Excerpts from a dataset:
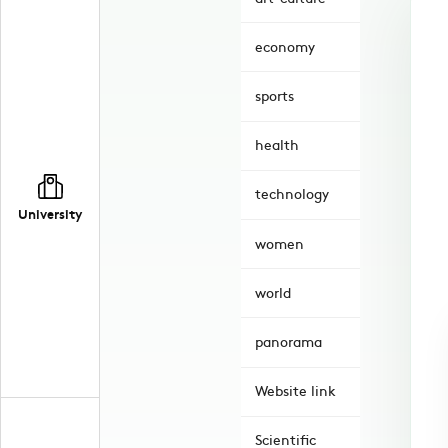
economy
sports
health
technology
University
women
world
panorama
Website link
Scientific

BRIEF:
The entries should be reproduced word for word, pictures omitted.

EXERCISE RESULT:
economy
sports
health
technology
University
women
world
panorama
Website link
Scientific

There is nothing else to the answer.